Will der Mainzer Mittelstürmer Jean-Philippe Mateta seinen Abgang provozieren? Am Samstag beim 6:0-Sieg im überzeugenden Testspiel des Fußball-Bundesligisten gegen den Zweitliga-Aufsteiger Kickers Würzburg fehlte der Franzose im 05-Kader. Stattdessen konnten die 250 zugelassenen Zuschauer von der Gegentribüne des alten Bruchwegstadions aus beobachten, dass Mateta auf dem Trainingsplatz nebenan Steigerungsläufe absolvieren musste. Grund: Trainer Achim Beierlorzer hatte den 23-Jährigen suspendiert, weil dieser sich, so der Chefcoach, „innerhalb einer Woche drei Verfehlungen“ geleistet habe. Beierlorzer erwähnte Verspätungen und nicht wahrgenommene Termine. Der gelernte Studienrat will derartige Undiszipliniertheiten nicht mehr durchgehen lassen. „Die Summe der Verfehlungen war zu hoch, deshalb haben wir gesagt: Es gibt für ihn nur Läufe“, begründete Beierlorzer die ungewöhnliche Maßnahme.
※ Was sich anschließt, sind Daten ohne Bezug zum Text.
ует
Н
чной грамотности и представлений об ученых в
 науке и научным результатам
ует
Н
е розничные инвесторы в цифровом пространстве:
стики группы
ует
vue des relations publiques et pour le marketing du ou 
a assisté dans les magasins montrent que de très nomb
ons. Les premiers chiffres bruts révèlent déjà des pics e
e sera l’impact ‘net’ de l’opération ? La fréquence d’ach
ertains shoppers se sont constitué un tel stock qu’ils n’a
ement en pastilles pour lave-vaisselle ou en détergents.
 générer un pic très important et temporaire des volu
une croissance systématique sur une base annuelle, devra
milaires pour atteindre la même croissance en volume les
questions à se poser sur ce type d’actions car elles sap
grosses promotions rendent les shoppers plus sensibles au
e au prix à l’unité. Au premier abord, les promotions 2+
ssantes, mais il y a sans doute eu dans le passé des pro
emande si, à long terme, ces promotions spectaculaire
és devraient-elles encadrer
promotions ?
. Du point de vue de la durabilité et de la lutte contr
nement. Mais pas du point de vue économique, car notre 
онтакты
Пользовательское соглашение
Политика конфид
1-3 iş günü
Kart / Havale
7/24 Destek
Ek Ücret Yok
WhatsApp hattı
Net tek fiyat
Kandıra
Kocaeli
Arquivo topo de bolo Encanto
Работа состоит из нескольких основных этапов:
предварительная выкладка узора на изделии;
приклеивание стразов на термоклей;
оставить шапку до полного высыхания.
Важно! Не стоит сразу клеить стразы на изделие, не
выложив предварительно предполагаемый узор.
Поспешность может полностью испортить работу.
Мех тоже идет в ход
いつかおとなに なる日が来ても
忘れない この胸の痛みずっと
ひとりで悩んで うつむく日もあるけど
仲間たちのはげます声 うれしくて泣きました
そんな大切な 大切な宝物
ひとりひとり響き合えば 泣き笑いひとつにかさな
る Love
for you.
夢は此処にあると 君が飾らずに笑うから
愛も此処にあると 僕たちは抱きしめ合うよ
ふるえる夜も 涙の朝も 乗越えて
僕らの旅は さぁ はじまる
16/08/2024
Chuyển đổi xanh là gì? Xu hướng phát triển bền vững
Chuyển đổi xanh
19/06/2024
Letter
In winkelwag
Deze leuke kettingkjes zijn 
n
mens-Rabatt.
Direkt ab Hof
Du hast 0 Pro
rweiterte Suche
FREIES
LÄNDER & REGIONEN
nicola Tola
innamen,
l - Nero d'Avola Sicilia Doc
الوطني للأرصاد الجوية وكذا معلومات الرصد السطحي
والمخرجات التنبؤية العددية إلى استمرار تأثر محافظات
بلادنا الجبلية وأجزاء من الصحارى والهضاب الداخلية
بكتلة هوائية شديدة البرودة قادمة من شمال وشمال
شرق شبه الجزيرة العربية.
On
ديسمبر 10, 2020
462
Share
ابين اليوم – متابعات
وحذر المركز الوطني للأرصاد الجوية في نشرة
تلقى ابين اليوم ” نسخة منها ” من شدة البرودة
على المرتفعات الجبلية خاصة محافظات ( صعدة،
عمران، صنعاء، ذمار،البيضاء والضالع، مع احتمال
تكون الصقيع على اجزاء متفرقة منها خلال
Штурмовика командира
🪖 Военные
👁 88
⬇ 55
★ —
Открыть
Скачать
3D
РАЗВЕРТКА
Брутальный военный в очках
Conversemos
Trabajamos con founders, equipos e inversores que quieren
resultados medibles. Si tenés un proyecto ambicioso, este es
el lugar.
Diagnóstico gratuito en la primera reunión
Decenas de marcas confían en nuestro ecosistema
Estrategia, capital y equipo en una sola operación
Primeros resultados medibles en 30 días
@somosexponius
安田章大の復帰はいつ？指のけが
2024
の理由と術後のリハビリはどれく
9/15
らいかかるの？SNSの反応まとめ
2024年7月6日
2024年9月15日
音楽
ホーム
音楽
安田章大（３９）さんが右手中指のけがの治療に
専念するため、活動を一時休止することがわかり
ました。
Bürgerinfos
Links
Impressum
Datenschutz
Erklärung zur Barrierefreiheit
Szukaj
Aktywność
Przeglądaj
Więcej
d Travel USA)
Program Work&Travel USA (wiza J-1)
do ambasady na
Der Trainer will damit auch ein deutliches Zeichen nicht nur für den mitunter schwer erziehbaren Angreifer setzen, sondern auch eine Botschaft an den gesamten Kader senden. „Wir spielen in der höchsten deutschen Fußballliga und brauchen da eine hohe Disziplin“. Das konsequent einzufordern, sei im Übrigen auch der ausdrückliche Wunsch der Mannschaft.

Mateta, der 2018 für acht Millionen Euro von Olympique Lyon gekommen war und in seiner Mainzer Premierensaison verlässlich traf, steht (neben Kapitän Moussa Niakhaté) ohnehin ganz oben auf der Verkaufsliste. Er hatte seine Abwanderungsgelüste schon mehrfach betont, Sein Top-Marktwert von 22 Millionen Euro dürfte aufgrund einer nach langer Knieverletzung durchwachsenen Saison und der Corona-Krise jedoch schwerlich zu erwirtschaften sein. Die aktuellen Kapriolen tun ihr übriges.
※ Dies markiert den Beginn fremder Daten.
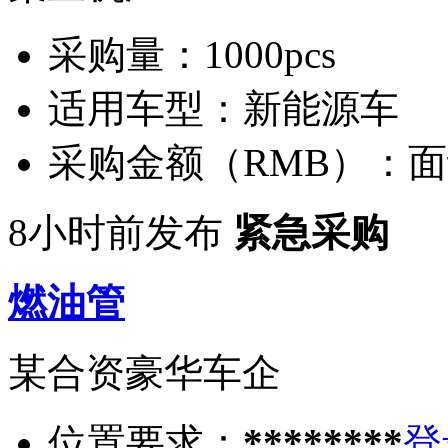
采购量：
1000pcs
适用车型：
新能源车
采购金额（RMB）：
面
8小时前发布
紧急采购
燃油管
某合资豪华车企
位置要求：
********
登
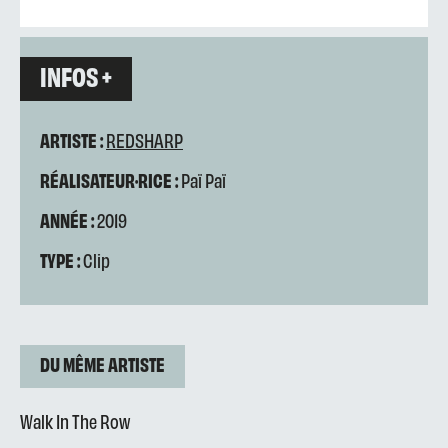
INFOS +
ARTISTE :
REDSHARP
RÉALISATEUR·RICE :
Paï Paï
ANNÉE :
2019
TYPE :
Clip
DU MÊME ARTISTE
Walk In The Row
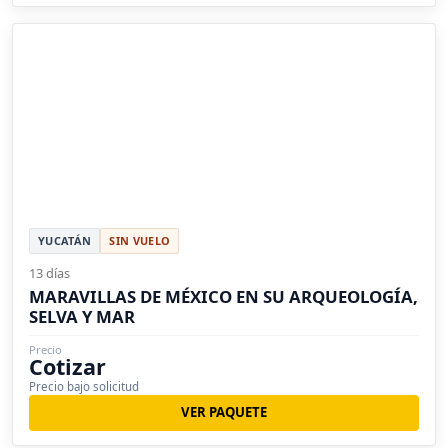
YUCATÁN
SIN VUELO
13 días
MARAVILLAS DE MÉXICO EN SU ARQUEOLOGÍA,
SELVA Y MAR
Precio
Cotizar
Precio bajo solicitud
VER PAQUETE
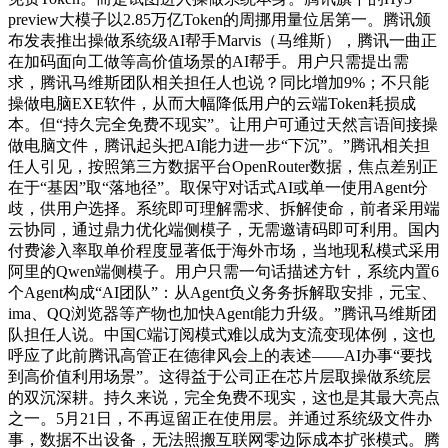
preview大模子以2.85万亿Token的周挪用量位居第一。腾讯颁
布发表推出操做系统级AI帮手Marvis（马维斯），腾讯一曲正
在加码面向工做等高价值场景的AI帮手。用户只需提出需
求，腾讯马维斯团队相关担任人也说？同比增加9%；不只能
操做电脑EXE软件，从而大幅降低用户的云端Token耗损成
本。但“持久完全免费不现实”。让用户可通过天然言语间接操
做电脑文件，腾讯起头把AI能力进一步“下沉”。”腾讯相关担
任人引见，按照第三方数据平台OpenRouter数据，焦点差别正
在于“基因”取“落地径”。取保守对话式AI或单一使用Agent分
歧，供用户选择。系统即可理解需求、拆解使命，前者采用端
云协同，通过鼎力优化端侧模子，无需邀请码即可利用。国内
付费渗入率取单价程度显著低于海外市场，当地现私模式采用
阿里的Qwen端侧模子。用户只需一句话描述方针，系统内置6
个Agent构成“AI团队”：从Agent负义务务拆解取安排，元宝、
ima、QQ浏览器等产物也加快Agent能力升级。”腾讯马维斯团
队担任人说。中国C端订阅模式难以成为支流变现体例，这也
呼应了此前腾讯高管正在德律风会上的表述——AI办事“要找
到高价值利用场景”。这得益于公司正在芯片层取操做系统层
的双沉深耕。持久来说，完全免费不现实，这也是其最大亮点
之一。5月21日，不再逗留正在使用层。并通过系统级文件办
事，数据不出设备，无法照搬互联网零边际成本扩张模式。腾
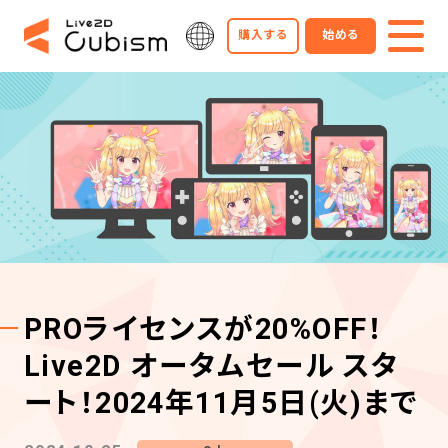
購入する
始める
PROライセンスが20%OFF！
Live2D オータムセール スタ
ート！2024年11月5日(火)まで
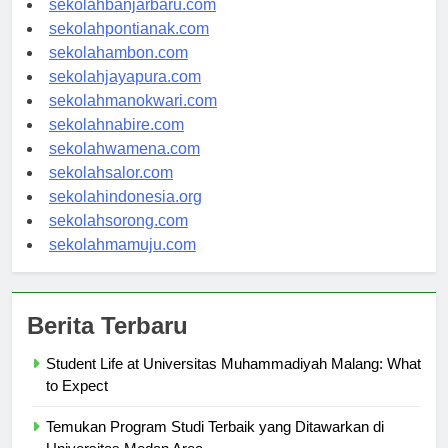
sekolahbanjarbaru.com
sekolahpontianak.com
sekolahambon.com
sekolahjayapura.com
sekolahmanokwari.com
sekolahnabire.com
sekolahwamena.com
sekolahsalor.com
sekolahindonesia.org
sekolahsorong.com
sekolahmamuju.com
Berita Terbaru
Student Life at Universitas Muhammadiyah Malang: What
to Expect
Temukan Program Studi Terbaik yang Ditawarkan di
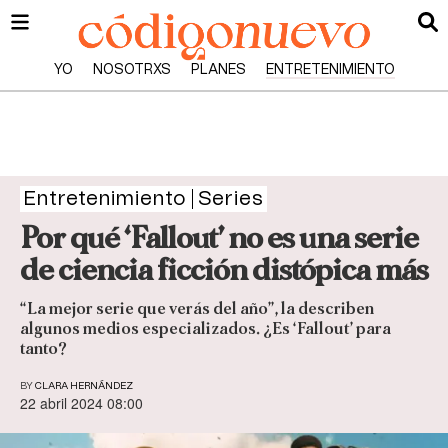
YO
NOSOTRXS
PLANES
ENTRETENIMIENTO
Entretenimiento
Series
Por qué ‘Fallout’ no es una serie
de ciencia ficción distópica más
“La mejor serie que verás del año”, la describen
algunos medios especializados. ¿Es ‘Fallout’ para
tanto?
BY
CLARA HERNÁNDEZ
22 abril 2024 08:00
In Abwesenheit von Mateta konnten die Offensivspieler Adam Szalai (zwei Tore), Robin Quaison und Jonathan Burkardt (je ein Treffer) gegen Würzburg ebenso überzeugen wie das erst 17-jährige Toptalent Paul Nebel. Am Mittwochnachmittag absolvieren die Mainzer einen echten Härtetest daheim gegen Aufsteiger VfB Stuttgart. Dann darf auch Jean-Philippe Mateta wieder mitspielen, vorausgesetzt, er erfüllt zwischenzeitlich die Anforderungen seines Trainers an Disziplin und Ernsthaftigkeit für den gut bezahlten Beruf.